(Stored data entries)
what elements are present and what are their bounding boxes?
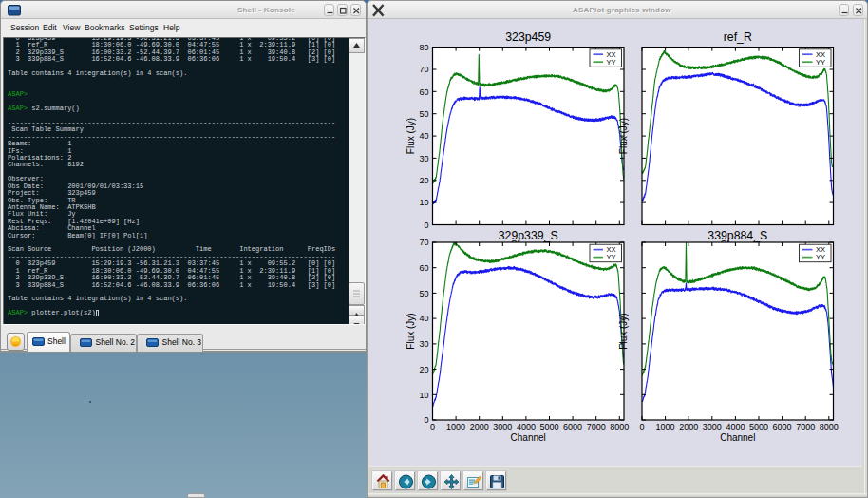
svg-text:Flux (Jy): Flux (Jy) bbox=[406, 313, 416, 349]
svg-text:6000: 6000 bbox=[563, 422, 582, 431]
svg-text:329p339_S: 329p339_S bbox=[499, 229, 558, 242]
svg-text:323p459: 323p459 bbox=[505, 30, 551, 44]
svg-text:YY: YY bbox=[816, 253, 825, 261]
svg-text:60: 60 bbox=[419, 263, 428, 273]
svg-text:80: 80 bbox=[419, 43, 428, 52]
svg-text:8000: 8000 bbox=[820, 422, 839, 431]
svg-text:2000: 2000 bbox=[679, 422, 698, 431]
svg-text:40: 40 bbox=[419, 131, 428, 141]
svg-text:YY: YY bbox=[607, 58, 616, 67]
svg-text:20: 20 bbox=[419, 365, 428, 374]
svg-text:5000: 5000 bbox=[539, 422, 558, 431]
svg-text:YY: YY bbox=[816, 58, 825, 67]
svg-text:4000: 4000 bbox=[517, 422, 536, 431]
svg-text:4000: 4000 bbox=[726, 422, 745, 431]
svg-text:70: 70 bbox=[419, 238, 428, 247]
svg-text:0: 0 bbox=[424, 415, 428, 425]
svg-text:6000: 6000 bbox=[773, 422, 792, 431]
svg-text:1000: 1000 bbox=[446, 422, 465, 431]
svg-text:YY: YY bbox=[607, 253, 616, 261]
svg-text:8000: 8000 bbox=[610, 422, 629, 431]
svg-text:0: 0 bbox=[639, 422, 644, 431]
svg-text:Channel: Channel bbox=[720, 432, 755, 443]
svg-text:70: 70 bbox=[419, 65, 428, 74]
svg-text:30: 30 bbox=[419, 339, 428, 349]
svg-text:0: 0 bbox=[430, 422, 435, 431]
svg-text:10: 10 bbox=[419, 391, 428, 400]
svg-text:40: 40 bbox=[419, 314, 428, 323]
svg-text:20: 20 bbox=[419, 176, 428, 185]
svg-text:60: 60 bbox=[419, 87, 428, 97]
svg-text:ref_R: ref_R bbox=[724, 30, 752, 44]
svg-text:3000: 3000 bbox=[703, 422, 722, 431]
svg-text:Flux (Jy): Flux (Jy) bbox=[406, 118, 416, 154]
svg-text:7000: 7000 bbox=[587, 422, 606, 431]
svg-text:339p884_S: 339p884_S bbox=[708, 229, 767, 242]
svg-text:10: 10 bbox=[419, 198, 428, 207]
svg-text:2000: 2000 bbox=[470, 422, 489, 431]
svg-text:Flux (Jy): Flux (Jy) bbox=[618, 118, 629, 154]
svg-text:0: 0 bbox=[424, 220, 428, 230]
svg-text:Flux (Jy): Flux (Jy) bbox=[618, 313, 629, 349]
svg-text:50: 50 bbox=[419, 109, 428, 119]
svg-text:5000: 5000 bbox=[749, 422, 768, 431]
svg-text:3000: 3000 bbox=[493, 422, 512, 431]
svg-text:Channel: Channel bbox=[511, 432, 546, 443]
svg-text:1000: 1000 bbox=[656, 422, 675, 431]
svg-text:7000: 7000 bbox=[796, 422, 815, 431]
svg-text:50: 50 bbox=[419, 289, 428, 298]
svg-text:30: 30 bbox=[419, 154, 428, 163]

--

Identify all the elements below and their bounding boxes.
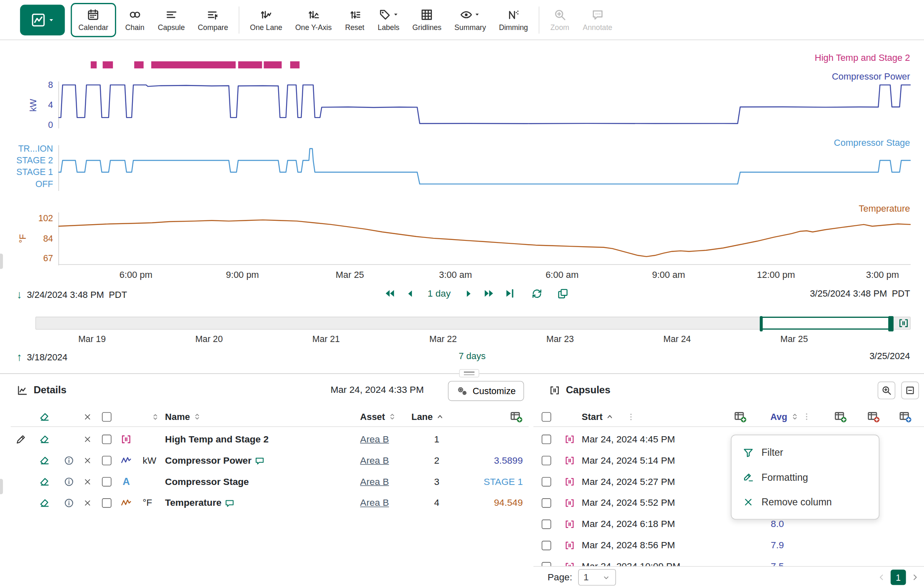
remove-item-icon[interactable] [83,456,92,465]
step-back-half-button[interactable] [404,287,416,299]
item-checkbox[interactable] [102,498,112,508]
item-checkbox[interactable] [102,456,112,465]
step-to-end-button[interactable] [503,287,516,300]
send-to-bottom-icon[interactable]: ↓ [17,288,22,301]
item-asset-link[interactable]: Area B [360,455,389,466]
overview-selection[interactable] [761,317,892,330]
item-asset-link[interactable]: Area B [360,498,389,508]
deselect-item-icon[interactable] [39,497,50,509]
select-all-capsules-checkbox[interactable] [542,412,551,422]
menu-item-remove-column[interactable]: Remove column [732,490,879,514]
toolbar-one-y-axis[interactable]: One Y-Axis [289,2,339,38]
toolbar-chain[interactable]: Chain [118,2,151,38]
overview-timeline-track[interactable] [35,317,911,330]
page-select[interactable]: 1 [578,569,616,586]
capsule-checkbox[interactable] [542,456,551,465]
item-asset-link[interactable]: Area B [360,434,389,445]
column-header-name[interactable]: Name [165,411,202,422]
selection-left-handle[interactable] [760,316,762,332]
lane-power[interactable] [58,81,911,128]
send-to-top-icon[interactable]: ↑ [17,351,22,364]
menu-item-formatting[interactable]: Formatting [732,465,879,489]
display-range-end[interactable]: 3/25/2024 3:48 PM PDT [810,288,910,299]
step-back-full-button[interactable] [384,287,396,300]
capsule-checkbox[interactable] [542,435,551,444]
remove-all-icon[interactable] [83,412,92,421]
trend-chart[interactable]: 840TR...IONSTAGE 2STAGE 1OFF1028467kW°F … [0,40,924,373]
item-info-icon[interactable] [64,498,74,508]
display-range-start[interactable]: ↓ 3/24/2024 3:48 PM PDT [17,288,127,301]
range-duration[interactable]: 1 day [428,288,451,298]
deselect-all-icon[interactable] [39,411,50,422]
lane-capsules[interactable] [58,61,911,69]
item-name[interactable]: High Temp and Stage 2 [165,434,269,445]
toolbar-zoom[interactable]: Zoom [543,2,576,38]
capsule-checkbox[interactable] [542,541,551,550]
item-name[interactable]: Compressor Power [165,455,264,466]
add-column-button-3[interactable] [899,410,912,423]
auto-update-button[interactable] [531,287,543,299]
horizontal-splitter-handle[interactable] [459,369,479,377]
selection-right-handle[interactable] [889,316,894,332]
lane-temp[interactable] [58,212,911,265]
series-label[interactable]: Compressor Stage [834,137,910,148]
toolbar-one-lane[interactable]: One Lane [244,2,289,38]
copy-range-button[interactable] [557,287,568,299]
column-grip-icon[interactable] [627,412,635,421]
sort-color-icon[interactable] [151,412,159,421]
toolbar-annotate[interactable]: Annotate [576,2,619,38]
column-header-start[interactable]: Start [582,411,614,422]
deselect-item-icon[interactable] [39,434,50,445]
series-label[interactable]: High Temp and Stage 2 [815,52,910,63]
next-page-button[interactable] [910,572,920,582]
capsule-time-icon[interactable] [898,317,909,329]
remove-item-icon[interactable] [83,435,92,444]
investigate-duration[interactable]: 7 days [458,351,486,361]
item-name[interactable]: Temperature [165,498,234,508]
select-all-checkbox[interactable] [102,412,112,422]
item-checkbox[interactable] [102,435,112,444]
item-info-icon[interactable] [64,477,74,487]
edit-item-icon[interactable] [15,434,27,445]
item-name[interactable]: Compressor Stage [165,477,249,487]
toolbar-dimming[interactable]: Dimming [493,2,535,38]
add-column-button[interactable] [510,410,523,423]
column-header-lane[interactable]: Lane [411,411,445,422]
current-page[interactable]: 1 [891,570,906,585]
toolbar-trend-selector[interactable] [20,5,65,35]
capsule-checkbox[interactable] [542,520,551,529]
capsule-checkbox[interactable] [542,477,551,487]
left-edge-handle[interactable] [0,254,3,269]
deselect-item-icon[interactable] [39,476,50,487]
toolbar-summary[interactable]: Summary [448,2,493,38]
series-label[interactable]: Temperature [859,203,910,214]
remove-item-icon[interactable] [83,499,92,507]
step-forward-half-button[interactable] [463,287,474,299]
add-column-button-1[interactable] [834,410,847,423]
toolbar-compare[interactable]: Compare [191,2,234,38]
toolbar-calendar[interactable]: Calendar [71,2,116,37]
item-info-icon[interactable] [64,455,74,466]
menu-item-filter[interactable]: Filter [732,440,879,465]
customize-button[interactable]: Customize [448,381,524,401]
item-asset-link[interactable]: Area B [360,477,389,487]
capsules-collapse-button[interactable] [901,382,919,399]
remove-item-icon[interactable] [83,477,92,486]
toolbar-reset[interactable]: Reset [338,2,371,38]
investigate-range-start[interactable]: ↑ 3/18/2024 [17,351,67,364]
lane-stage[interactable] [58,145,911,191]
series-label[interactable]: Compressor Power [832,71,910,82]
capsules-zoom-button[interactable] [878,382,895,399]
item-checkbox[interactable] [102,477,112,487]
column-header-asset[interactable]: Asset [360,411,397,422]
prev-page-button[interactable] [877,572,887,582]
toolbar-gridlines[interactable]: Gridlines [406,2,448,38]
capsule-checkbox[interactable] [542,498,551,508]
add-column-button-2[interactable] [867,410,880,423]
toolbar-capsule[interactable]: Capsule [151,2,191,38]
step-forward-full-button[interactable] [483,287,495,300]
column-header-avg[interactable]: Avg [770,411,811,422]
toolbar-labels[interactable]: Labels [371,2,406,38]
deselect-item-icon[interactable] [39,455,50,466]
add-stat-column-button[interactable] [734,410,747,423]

▶ _Task details_
From the data, collect all lines where the string "checkbox" appears.

▶ _Written answer_
item-checkbox[interactable] [102,498,112,508]
item-checkbox[interactable] [102,456,112,465]
select-all-capsules-checkbox[interactable] [542,412,551,422]
capsule-checkbox[interactable] [542,456,551,465]
capsule-checkbox[interactable] [542,435,551,444]
capsule-checkbox[interactable] [542,541,551,550]
select-all-checkbox[interactable] [102,412,112,422]
item-checkbox[interactable] [102,435,112,444]
capsule-checkbox[interactable] [542,520,551,529]
capsule-checkbox[interactable] [542,477,551,487]
item-checkbox[interactable] [102,477,112,487]
capsule-checkbox[interactable] [542,498,551,508]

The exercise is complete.